■ ACTIVITY ■
Which lines of the data include the string "want"? List them all.

[Bounding box prediction data]
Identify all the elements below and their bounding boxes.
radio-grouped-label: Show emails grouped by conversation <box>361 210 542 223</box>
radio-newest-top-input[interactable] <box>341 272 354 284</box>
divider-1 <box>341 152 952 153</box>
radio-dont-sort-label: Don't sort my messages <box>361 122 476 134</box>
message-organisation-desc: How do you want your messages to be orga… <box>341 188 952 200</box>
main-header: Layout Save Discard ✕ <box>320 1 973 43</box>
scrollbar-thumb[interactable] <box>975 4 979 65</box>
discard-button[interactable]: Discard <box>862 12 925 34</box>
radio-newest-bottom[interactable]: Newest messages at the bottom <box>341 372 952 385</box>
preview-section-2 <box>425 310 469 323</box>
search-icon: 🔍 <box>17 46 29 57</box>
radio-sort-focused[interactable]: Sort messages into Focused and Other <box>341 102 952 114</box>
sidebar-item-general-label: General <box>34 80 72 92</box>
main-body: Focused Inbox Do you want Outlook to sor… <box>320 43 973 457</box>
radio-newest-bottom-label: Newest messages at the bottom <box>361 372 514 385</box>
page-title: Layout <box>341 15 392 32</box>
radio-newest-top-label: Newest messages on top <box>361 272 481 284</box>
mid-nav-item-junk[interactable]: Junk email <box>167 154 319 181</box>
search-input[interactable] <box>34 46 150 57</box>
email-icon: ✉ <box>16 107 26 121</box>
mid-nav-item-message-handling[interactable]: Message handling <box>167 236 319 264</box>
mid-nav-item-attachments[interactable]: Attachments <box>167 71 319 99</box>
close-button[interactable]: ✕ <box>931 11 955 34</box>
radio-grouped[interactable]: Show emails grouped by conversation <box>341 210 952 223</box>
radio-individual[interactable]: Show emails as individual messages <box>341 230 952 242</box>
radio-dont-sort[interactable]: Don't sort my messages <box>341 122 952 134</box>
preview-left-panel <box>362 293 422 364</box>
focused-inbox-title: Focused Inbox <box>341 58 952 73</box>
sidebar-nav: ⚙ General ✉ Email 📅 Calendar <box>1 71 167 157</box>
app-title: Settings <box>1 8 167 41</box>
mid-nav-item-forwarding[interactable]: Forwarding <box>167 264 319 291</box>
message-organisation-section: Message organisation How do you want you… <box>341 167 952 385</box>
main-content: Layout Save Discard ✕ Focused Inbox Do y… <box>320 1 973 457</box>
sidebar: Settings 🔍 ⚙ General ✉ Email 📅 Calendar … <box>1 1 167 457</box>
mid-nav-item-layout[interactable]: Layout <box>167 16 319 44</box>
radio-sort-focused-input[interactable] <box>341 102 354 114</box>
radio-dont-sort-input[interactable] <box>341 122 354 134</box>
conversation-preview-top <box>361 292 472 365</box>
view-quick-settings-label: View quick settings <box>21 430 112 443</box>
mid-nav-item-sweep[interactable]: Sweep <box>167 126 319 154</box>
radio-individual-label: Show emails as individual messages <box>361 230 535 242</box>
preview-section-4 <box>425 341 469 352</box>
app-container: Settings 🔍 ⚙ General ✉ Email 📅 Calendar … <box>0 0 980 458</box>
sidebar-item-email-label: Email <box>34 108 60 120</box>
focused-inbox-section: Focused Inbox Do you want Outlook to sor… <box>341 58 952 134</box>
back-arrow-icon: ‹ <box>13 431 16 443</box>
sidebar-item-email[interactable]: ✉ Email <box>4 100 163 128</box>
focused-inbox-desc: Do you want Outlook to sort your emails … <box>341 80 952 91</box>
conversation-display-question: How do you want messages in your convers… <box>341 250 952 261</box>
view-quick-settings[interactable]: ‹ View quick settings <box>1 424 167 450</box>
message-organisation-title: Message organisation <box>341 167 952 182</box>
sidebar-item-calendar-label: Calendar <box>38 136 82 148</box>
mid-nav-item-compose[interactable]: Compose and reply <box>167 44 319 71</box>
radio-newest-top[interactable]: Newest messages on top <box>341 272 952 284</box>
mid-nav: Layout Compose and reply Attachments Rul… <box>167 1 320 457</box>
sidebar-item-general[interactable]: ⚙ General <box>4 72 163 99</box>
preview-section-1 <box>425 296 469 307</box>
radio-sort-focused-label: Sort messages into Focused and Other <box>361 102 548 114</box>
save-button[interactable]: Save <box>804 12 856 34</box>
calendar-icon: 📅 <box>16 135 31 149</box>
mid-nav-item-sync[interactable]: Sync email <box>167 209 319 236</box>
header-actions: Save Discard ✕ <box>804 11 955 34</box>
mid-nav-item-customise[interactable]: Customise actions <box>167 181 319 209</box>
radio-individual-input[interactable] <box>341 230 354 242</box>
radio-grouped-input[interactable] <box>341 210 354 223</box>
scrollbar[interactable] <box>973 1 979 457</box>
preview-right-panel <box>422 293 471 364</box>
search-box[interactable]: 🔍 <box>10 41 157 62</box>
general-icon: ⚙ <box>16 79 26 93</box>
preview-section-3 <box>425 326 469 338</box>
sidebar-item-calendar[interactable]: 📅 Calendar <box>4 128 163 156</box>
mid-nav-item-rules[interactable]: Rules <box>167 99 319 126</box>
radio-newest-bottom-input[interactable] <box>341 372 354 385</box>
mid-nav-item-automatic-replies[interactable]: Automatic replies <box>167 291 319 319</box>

■ SOLUTION TO THIS PROBLEM ■
message-organisation-desc: How do you want your messages to be orga… <box>341 188 952 200</box>
main-body: Focused Inbox Do you want Outlook to sor… <box>320 43 973 457</box>
message-organisation-section: Message organisation How do you want you… <box>341 167 952 385</box>
focused-inbox-section: Focused Inbox Do you want Outlook to sor… <box>341 58 952 134</box>
focused-inbox-desc: Do you want Outlook to sort your emails … <box>341 80 952 91</box>
conversation-display-question: How do you want messages in your convers… <box>341 250 952 261</box>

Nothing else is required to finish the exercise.